A friend recommended John C. Wright’s City Beyond Time: Tales of the Fall of Metachronopolis for a little light reading. It is possible that my friend is a sadist, or forgets that while I do engage some in philosophy and logic, logic puzzles are really not my thing. With some major flaws, the book was interesting for a read-through.
If you like to ponder the difference between potential, actual, probable, and revision, then this is the book for you. This is intellectual nerd candy for people with philosophy degrees, or for people who want to think they don’t need philosophy degrees because they are just that smart.
I do not have one and don’t remember ever wanting one.
The premise is interesting enough, a city at the end of time is full of Time Wardens. The book was pitched to me as a combination of Dr. Who meets Amber (in case you have been living in a closet those are two seriously inventive series about parallel worlds and time travel).
I would say that the series has the morbid fatalism of Amber to suck all the joy out of the freewheeling possibility of Dr. Who. Wright’s vision of Time Travel is that it is evil, that people will use it only for bad, and we get drug through a grand world tour of wanna-be Time Lords destroying themselves, kidnapping and enslaving people, lying, tricking, cheating, and then perishing in their own futility. I lost count of the characters who know their ending sucks, and chose to be trapped in their shitty endings anyway, either because they want the case more, they think they can avoid it, or they make the wrong choices, again, infinitely.

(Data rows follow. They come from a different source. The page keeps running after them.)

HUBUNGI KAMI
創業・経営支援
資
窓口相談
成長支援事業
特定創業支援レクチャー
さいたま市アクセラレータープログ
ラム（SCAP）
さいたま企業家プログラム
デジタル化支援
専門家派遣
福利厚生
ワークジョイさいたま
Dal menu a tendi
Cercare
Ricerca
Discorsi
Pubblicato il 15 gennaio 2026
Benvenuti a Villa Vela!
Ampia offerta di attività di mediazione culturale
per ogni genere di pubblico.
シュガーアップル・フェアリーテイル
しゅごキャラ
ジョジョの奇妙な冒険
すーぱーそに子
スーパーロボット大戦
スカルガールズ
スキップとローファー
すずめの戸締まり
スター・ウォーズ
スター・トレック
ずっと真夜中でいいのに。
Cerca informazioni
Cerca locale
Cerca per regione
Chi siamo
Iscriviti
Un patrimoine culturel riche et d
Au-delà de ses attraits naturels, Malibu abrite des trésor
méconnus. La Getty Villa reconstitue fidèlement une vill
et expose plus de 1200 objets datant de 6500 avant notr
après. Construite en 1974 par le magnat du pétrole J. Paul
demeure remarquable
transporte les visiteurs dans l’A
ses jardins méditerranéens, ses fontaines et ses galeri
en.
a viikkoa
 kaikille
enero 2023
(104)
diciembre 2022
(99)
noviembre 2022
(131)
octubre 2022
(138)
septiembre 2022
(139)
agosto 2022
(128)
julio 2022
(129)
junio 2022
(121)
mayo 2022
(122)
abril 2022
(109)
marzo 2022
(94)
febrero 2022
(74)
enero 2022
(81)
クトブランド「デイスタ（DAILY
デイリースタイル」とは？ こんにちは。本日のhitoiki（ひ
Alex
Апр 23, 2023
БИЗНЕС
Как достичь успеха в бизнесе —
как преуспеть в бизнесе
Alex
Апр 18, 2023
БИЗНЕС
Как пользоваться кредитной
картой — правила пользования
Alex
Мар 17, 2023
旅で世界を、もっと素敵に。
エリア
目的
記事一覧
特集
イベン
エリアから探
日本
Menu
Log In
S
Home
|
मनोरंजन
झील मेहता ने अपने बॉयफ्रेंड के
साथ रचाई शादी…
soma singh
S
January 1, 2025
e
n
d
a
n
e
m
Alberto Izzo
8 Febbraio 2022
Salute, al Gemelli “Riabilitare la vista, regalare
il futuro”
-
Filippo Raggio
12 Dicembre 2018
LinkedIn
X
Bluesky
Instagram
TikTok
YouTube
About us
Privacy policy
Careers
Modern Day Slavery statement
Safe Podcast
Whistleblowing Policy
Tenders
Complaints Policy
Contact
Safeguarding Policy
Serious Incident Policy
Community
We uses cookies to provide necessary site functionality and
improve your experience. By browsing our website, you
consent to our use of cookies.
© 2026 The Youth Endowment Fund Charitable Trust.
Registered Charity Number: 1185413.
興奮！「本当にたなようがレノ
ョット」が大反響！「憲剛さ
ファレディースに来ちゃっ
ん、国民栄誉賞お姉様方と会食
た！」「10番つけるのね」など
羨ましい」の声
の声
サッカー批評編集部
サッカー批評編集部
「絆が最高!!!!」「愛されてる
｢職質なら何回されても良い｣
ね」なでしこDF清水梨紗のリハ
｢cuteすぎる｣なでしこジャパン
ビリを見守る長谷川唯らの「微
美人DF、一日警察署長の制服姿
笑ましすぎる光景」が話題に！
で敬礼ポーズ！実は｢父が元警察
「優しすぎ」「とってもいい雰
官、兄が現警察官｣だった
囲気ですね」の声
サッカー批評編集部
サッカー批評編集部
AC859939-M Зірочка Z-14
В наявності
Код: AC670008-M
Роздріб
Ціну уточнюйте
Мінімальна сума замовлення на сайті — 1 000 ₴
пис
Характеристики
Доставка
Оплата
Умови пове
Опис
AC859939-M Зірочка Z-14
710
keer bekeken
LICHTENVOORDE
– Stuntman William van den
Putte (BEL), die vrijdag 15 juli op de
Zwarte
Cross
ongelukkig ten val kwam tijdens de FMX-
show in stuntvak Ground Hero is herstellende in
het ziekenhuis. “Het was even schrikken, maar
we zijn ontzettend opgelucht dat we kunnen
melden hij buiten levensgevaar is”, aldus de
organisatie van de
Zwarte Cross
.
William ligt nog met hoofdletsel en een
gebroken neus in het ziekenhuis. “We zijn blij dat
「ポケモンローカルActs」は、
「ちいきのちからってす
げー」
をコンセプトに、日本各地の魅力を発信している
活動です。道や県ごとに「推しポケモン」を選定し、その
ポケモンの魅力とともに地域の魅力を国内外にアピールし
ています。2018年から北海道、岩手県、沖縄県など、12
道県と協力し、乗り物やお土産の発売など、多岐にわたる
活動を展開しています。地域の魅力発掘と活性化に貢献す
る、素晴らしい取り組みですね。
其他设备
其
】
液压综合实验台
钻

If you want a thesis on the banal depravity of man, I recommend Faust, it is just as depressing and much shorter. The e-book is well edited but poorly formatted. It does not even have a table of contents so I had no idea I was reading a collection of short stories until the scenes changed around me completely and a chapter in revisited none of the previous chapter’s plots.
Wright’s appeals are that he is Christian (Roman Catholic) a philospher (who is still a Christian) and a writer.
I found his writing technically gifted, and the rest masturbatory and pedantic. There is one really enjoyable short story about a man on the run from a thought-eating nightmare that was both original, clever, and not overly concerned with details. There was a second about a dying man that was rather well written and strongly reminiscent of Isaac Asimov’s robot short stories, tightly woven, sensible, and rewarding after a twist ending.
The rest of the collection weighed upon me like lead. The first short story was a murder mystery about a man’s own murder, with an interesting backdrop, but the logic behind it, no matter how thoroughly philosophically stable, was so much work that by the end I was just glad it was done. Similarly, the last mystery centers around rape and murder between multiple JFK’s and Marilyn Monroe as Helen of Troy that dwelled on how arousing she was and then a lot of rape, murder, and some nihilistic despair.
The morality that does show up is secular Catholic through-and-through. Your salvation is accomplished through your own decisions and hard work. Jesus? Never mentioned. Grace? You have to kill yourself, not in devotion but as an act of contrition, in works righteousness. Then other people who have done the same will lift you back up and you will be pure. This book works more as a poster philosophy for Mormonism and Arianism than actual Christianity, as it is missing faith, deity, loyalty, and compassion in every way.
Also, the mythology irritated me. Infinite-multiverse fiction has always left a bad taste in my mouth because it always turns out to be a loose and lazy mechanic. So what if there is another version of someone? The writer has already established that there are infinite everyones, so big deal…
There is a serious lack of good guys in this collection of short stories. You have anti-heroes, victims, and villains. The list is short by the following sets: redeemers, forgivers, heroes, role-models, and saviors. The most frustrating thing was that there are hints at a better world, a happier version of time travel, and it is never really shown at all. I feel like Wright wants me to know that he’s aware how dystopian his stories are, shows me the contrast, then rubs my nose in his shitty little darkness while hiding the light behind his back.
The jerk.
It was a technically solid read, and if you are smart enough that this does not constitute work to read (as the man who lent it to me) or if you are pretentious enough to want a book that makes you feel comfortably mentally superior, this book will give you a refreshing chance to flex some mental muscles without leaving the dim fog of perpetual crappy sin, despair, and ruin.
Recommended for geniuses and wannabe intellectuals. Not for anyone seeking peace, joy, or an easy read.